UniColor: A Unified Framework for Multi-Modal Colorization with Transformer

Zhitong Huang\(^{1*}\), Nanxuan Zhao\(^{2*}\) , Jing Liao\(^{1 \dagger}\)

\(^1\): City University of Hong Kong, Hong Kong SAR, China   \(^2\): University of Bath, Bath, United Kingdom
\(^*\) : Both authors contributed equally to this research    \(^\dagger\) : Corresponding author

Paper (LowRes version) | Code | Supplementary

Video


Abstract

We propose the first unified framework UniColor to support colorization in multiple modalities, including both unconditional and conditional ones, such as stroke, exemplar, text, and even a mix of them. Rather than learning a separate model for each type of condition, we introduce a two-stage colorization framework for incorporating various conditions into a single model. In the first stage, multi-modal conditions are converted into a common representation of hint points. Particularly, we propose a novel CLIP-based method to convert the text to hint points. In the second stage, we propose a Transformer-based network composed of Chroma-VQGAN and Hybrid-Transformer to generate diverse and high-quality colorization results conditioned on hint points. Both qualitative and quantitative comparisons demonstrate that our method outperforms state-of-the-art methods in every control modality and further enables multi-modal colorization that was not feasible before.

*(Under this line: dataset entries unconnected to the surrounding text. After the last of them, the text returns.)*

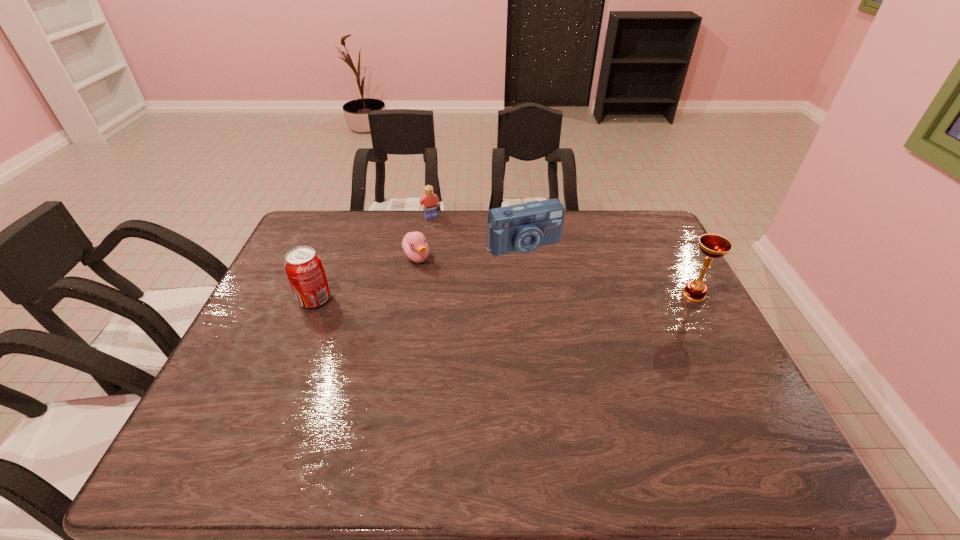 This screenshot has width=960, height=540. Find the location of `the leftmost object`. the leftmost object is located at coordinates (303, 266).

The height and width of the screenshot is (540, 960). Find the location of `chalice`. chalice is located at coordinates (713, 246).

At what (x,y) coordinates should I click in order to perform the action: click on the shortest object. Please return your answer as a coordinate pair (x, y). Looking at the image, I should click on (414, 244).

The image size is (960, 540). In order to click on Lego in this screenshot , I will do `click(430, 201)`.

Where is `the fourth object from left to right`? Image resolution: width=960 pixels, height=540 pixels. the fourth object from left to right is located at coordinates (523, 228).

At what (x,y) coordinates should I click in order to perform the action: click on free region located on the back of the leftmost object. Please return your answer as a coordinate pair (x, y). Image resolution: width=960 pixels, height=540 pixels. Looking at the image, I should click on (325, 272).

This screenshot has width=960, height=540. Find the location of `vacant space situated 0.290m on the back of the chalice`. vacant space situated 0.290m on the back of the chalice is located at coordinates (659, 228).

This screenshot has height=540, width=960. I want to click on vacant space located on the front-facing side of the duckling, so click(492, 349).

Image resolution: width=960 pixels, height=540 pixels. In order to click on vacant space located on the front-facing side of the duckling in this screenshot , I will do `click(442, 290)`.

Where is `free space located on the front-facing side of the duckling`? The height and width of the screenshot is (540, 960). free space located on the front-facing side of the duckling is located at coordinates (490, 346). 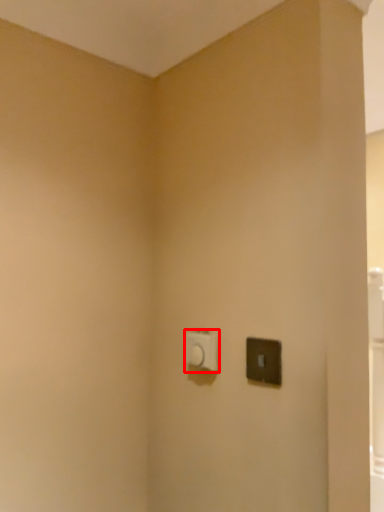 Question: From the image's perspective, what is the correct spatial positioning of light switch (annotated by the red box) in reference to light switch?

Choices:
 (A) below
 (B) above

Answer: (A) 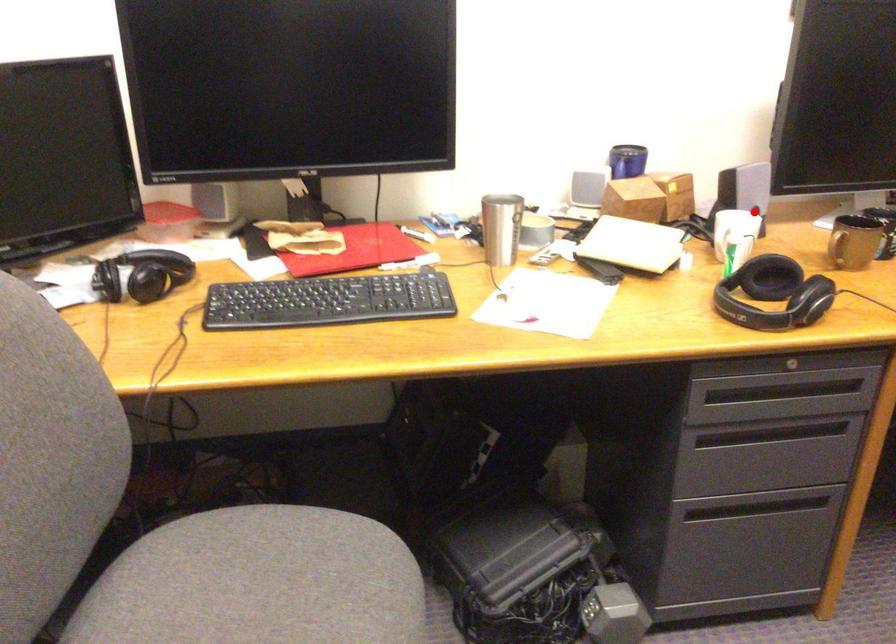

Moreover, we design an interactive interface showing the effectiveness of our unified framework in practical usage, including automatic colorization, hybrid-control colorization, local recolorization, and iterative color editing.

Methods

Two-Stage Method

Our framework consists of two stages. In the first stage, all different conditions (stroke, exemplar, and text) are converted to a common form of hint points. In the second stage, diverse results are generated automatically either from scratch or based on the condition of hint points.
Network Architecture

Architecture of diverse unified colorization network. The network consists of two sub-nets: (a) a Chroma-VQGAN to disentangle and quantize chroma representation from the continuous gray one, and (b) a Hybrid-Transformer to generate diverse colorization results from unified conditions and continuous gray features.

Results

Unconditional

Comparison with unconditional colorization methods: InstColor [Su et al . 2020], ChromaGAN [Vitoria et al . 2020], and Coltran [Kumar et al. 2021]. Our model can generate diverse results for each of the input grayscale images.
Stroke-Based

Comparison with the stroke-based method (User-guided [Zhang et al. 2017]).
Exemplar-Based

Comparison with exemplar-based methods (Deep Exp. [He et al. 2018] and Exp. Video [Zhang et al . 2019]). The reference images are shown in the right-bottom corner of each input grayscale image.
Text-Based

Comparison with the text-based colorization method Learn-Color-Lang [Manjunatha et al. 2018]. We show the comparison in the first group, and our diverse results in the second group.

Application

Hybrid Control

Colorization on legacy old photos with hybrid controls. In each row, we first show the input grayscale photo, followed by four design cases under different hybrid conditions. We indicate stroke-based conditions with blue boundaries, exemplar-based conditions with green boundaries, and text-based conditions with orange boundaries.
Recolorization

Our framework also supports recolorization. For each design case, in the middle column, we show the selected region in the upper row, and the input condition in the lower row.
Iterative Editing

Iterative editing on legacy old photos. Users can adjust the color based on various conditions iteratively.